▶ [Dataset]
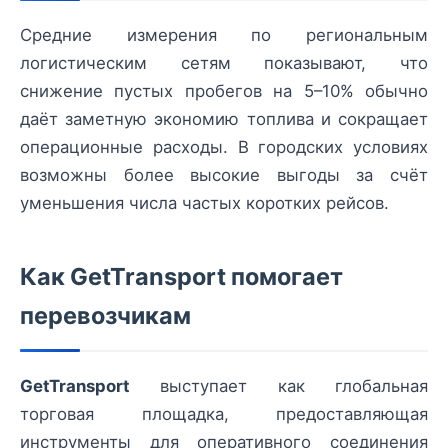
Средние измерения по региональным
логистическим сетям показывают, что
снижение пустых пробегов на 5–10% обычно
даёт заметную экономию топлива и сокращает
операционные расходы. В городских условиях
возможны более высокие выгоды за счёт
уменьшения числа частых коротких рейсов.
Как GetTransport помогает
перевозчикам
GetTransport
выступает как глобальная
торговая площадка, предоставляющая
инструменты для оперативного соединения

▶ [Your objective] Once the pictures are set aside, copy the remaining text of every entry exactly.

▶ [Solution for this exercise]
Средние измерения по региональным
логистическим сетям показывают, что
снижение пустых пробегов на 5–10% обычно
даёт заметную экономию топлива и сокращает
операционные расходы. В городских условиях
возможны более высокие выгоды за счёт
уменьшения числа частых коротких рейсов.
Как GetTransport помогает
перевозчикам
GetTransport
выступает как глобальная
торговая площадка, предоставляющая
инструменты для оперативного соединения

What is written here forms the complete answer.